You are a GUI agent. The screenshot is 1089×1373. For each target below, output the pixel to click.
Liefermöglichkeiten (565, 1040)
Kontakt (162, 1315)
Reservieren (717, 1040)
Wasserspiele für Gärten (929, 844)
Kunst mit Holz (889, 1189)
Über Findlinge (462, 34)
==
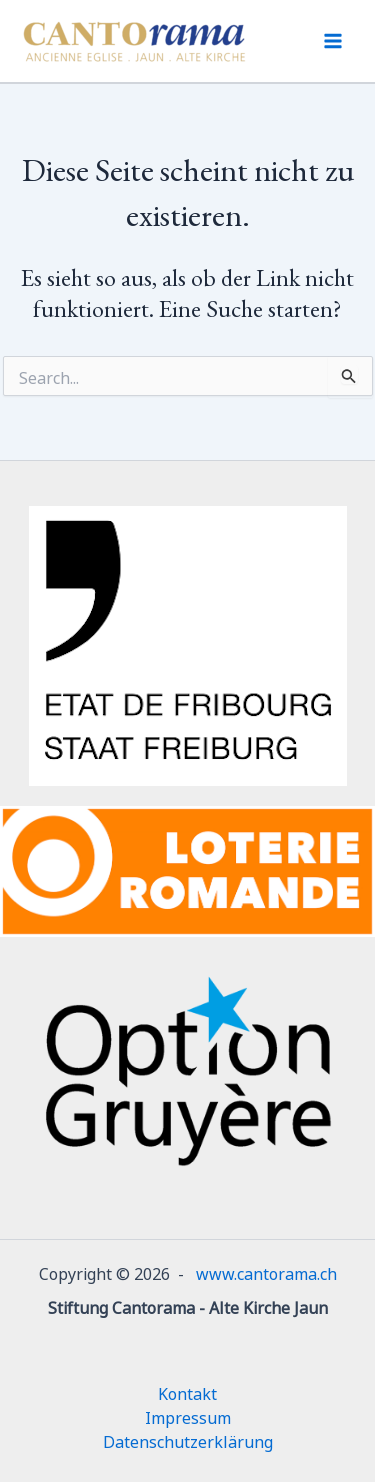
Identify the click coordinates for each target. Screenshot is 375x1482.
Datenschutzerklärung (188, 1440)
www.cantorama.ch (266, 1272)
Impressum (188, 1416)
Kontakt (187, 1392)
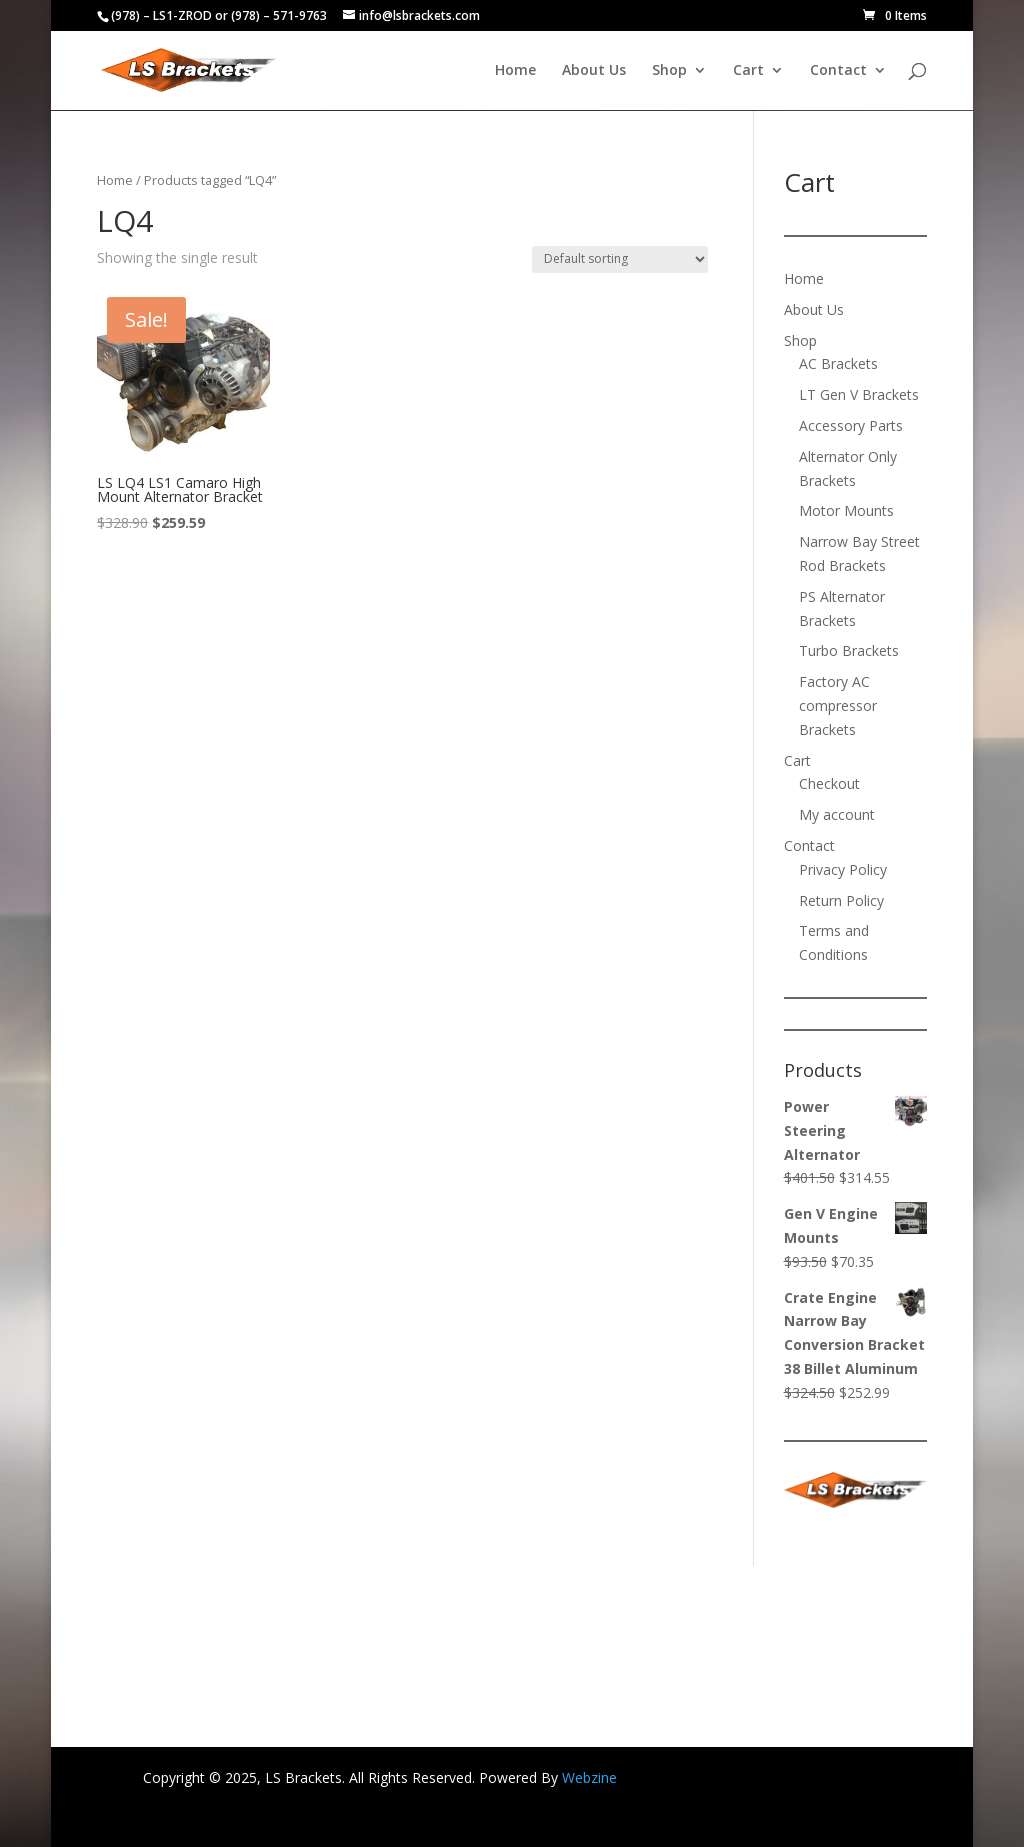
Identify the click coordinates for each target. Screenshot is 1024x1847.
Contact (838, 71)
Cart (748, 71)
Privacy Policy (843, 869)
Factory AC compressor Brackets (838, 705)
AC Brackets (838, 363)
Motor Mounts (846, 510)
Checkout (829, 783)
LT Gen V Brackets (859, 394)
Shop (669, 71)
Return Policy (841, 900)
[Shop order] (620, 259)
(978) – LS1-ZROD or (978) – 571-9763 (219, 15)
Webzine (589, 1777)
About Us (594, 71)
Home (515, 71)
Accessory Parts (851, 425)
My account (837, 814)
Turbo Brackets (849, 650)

**Work instructions**
Looking at the data above, write out exactly the lines that start at the one containing "Kontakt (162, 1315)" and end at the one containing "Über Findlinge (462, 34)"; include both and nothing beyond.

**Answer area**
Kontakt (162, 1315)
Reservieren (717, 1040)
Wasserspiele für Gärten (929, 844)
Kunst mit Holz (889, 1189)
Über Findlinge (462, 34)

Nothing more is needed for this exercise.